__Saved data entries__:
#####
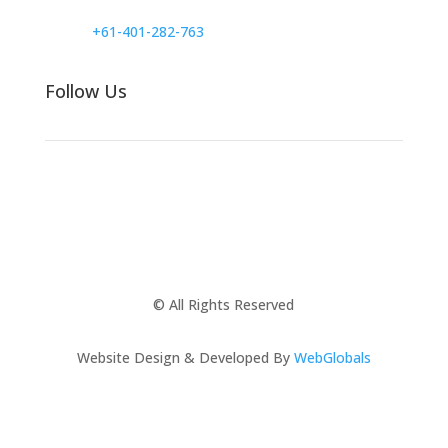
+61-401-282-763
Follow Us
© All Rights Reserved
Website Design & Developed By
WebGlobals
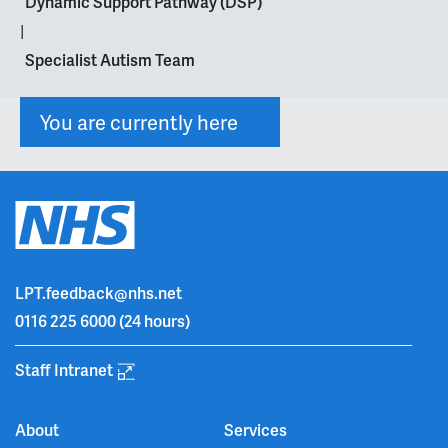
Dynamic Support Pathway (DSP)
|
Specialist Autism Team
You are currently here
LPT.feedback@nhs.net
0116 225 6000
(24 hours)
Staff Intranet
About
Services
#####
__What the exercise asks__: Leaving the pictures aside, write out the entries above exactly.

__Result of this exercise__:
+61-401-282-763
Follow Us
© All Rights Reserved
Website Design & Developed By
WebGlobals
Dynamic Support Pathway (DSP)
|
Specialist Autism Team
You are currently here
LPT.feedback@nhs.net
0116 225 6000
(24 hours)
Staff Intranet
About
Services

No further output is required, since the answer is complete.